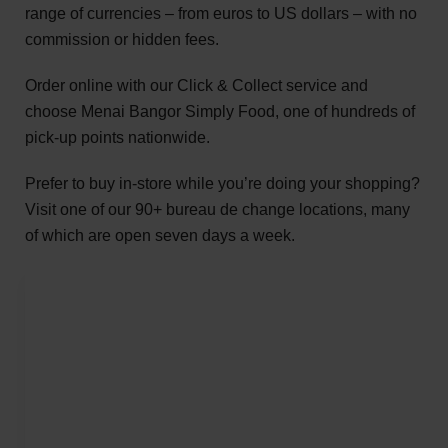
range of currencies – from euros to US dollars – with no
commission or hidden fees.
Order online with our Click & Collect service and
choose Menai Bangor Simply Food, one of hundreds of
pick-up points nationwide.
Prefer to buy in-store while you’re doing your shopping?
Visit one of our 90+ bureau de change locations, many
of which are open seven days a week.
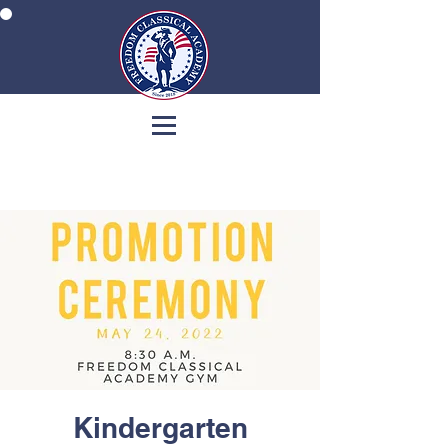
Kindergarten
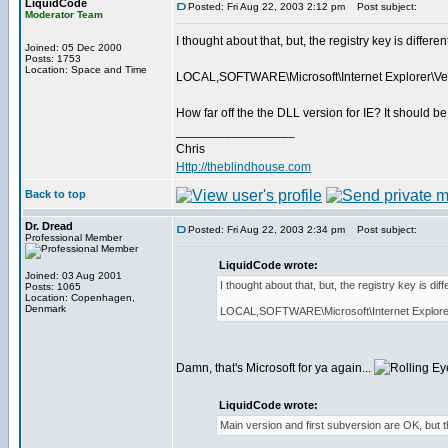
LiquidCode
Posted: Fri Aug 22, 2003 2:12 pm
Post subject:
Moderator Team
I thought about that, but, the registry key is differe
Joined: 05 Dec 2000
Posts: 1753
Location: Space and Time
LOCAL,SOFTWARE\Microsoft\Internet Explorer\Ver
How far off the the DLL version for IE? It should b
_________________
Chris
Http://theblindhouse.com
Back to top
Dr. Dread
Posted: Fri Aug 22, 2003 2:34 pm
Post subject:
Professional Member
LiquidCode wrote:
Joined: 03 Aug 2001
I thought about that, but, the registry key is di
Posts: 1065
Location: Copenhagen,
Denmark
LOCAL,SOFTWARE\Microsoft\Internet Explorer\
Damn, that's Microsoft for ya again...
LiquidCode wrote:
Main version and first subversion are OK, but th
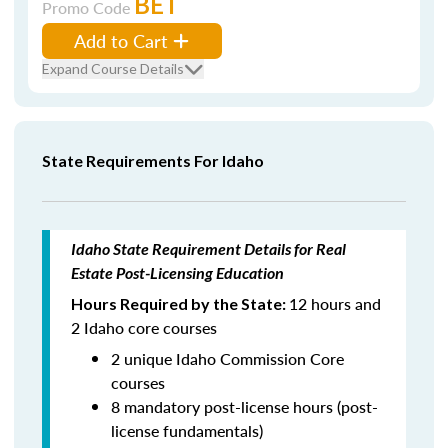
BET
Promo Code
Add to Cart
Expand Course Details
State Requirements For Idaho
Idaho State Requirement Details for Real
Estate Post-Licensing Education
12 hours and
Hours Required by the State:
2 Idaho core courses
2 unique Idaho Commission Core
courses
8 mandatory post-license hours (post-
license fundamentals)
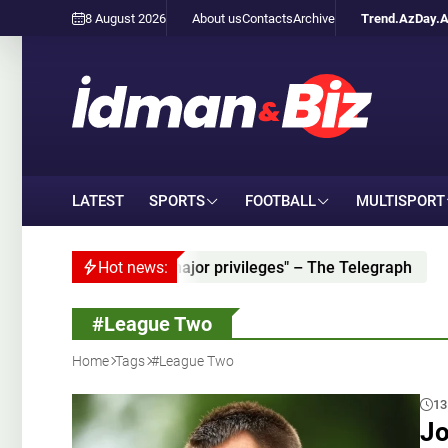
8 August 2026
About us
Contacts
Archive
Trend.Az
Day.
LATEST
SPORTS
FOOTBALL
MULTISPORT
d partner "given major privileges" – The Telegraph
Hot news:
Is
#League Two
Home
Tags
#League Two
13
Jo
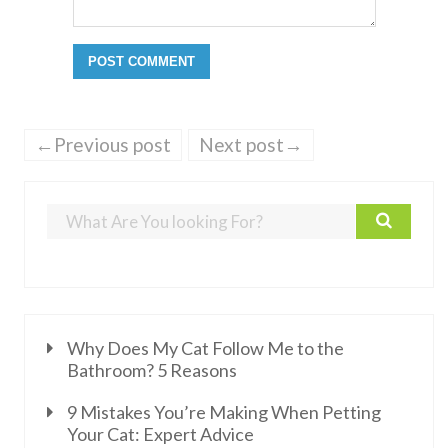
←Previous post
Next post→
Why Does My Cat Follow Me to the
Bathroom? 5 Reasons
9 Mistakes You’re Making When Petting
Your Cat: Expert Advice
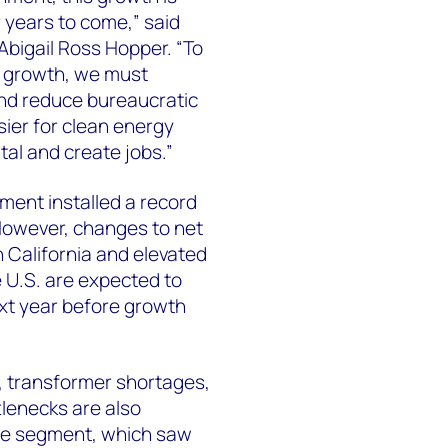
 years to come,” said
bigail Ross Hopper. “To
d growth, we must
nd reduce bureaucratic
sier for clean energy
tal and create jobs.”
gment installed a record
However, changes to net
n California and elevated
e U.S. are expected to
ext year before growth
, transformer shortages,
lenecks are also
ale segment, which saw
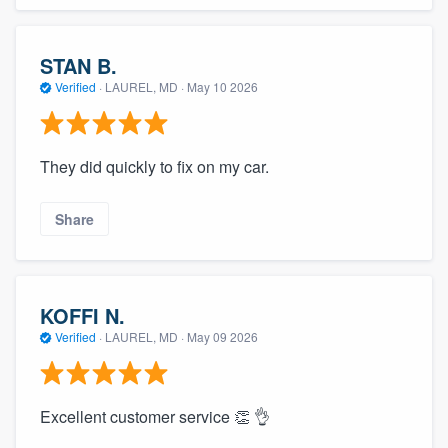
STAN B.
Verified
·
LAUREL, MD ·
May 10 2026
They did quickly to fix on my car.
Share
KOFFI N.
Verified
·
LAUREL, MD ·
May 09 2026
Excellent customer service 👏 👌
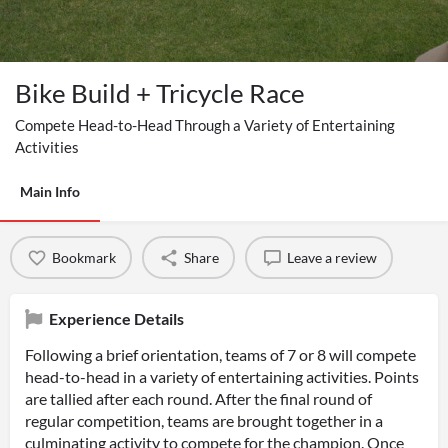
Bike Build + Tricycle Race
Compete Head-to-Head Through a Variety of Entertaining
Activities
Main Info
Bookmark
Share
Leave a review
Experience Details
Following a brief orientation, teams of 7 or 8 will compete
head-to-head in a variety of entertaining activities. Points
are tallied after each round. After the final round of
regular competition, teams are brought together in a
culminating activity to compete for the champion. Once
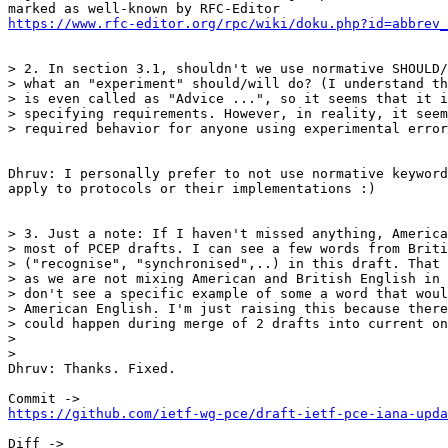
https://www.rfc-editor.org/rpc/wiki/doku.php?id=abbrev_
> 2. In section 3.1, shouldn't we use normative SHOULD/
> what an "experiment" should/will do? (I understand th
> is even called as "Advice ...", so it seems that it i
> specifying requirements. However, in reality, it seem
> required behavior for anyone using experimental error
Dhruv: I personally prefer to not use normative keyword
apply to protocols or their implementations :)

> 3. Just a note: If I haven't missed anything, America
> most of PCEP drafts. I can see a few words from Briti
> ("recognise", "synchronised",..) in this draft. That 
> as we are not mixing American and British English in 
> don't see a specific example of some a word that woul
> American English. I'm just raising this because there
> could happen during merge of 2 drafts into current on
>

>

Dhruv: Thanks. Fixed.

https://github.com/ietf-wg-pce/draft-ietf-pce-iana-upda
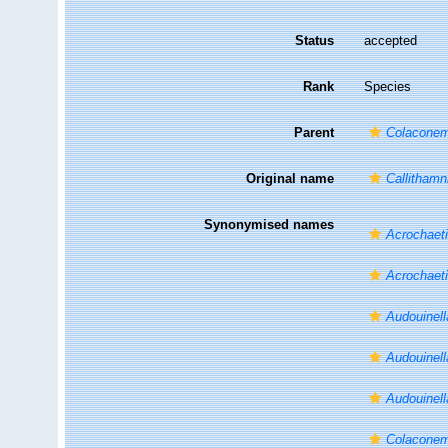
Status
accepted
Rank
Species
Parent
Colacone
Original name
Callitham
Synonymised names
Acrochaet
Acrochaeti
Audouinell
Audouinell
Audouinell
Colaconem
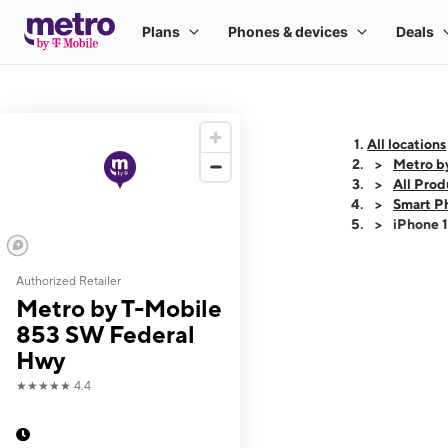
All locations
Metro b
All Prod
Smart P
iPhone 
Authorized Retailer
This carousel shows
Metro by T-Mobile
853 SW Federal
Hwy
★★★★★
4.4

§ **Task objective**: Find the line with "(I understand th" in the entries above. Retype it and each line after it, exactly, through the line with "missed anything, America", and stop there.

§ **Answer box**:
> what an "experiment" should/will do? (I understand th
> is even called as "Advice ...", so it seems that it i
> specifying requirements. However, in reality, it seem
> required behavior for anyone using experimental error
Dhruv: I personally prefer to not use normative keyword
apply to protocols or their implementations :)

> 3. Just a note: If I haven't missed anything, America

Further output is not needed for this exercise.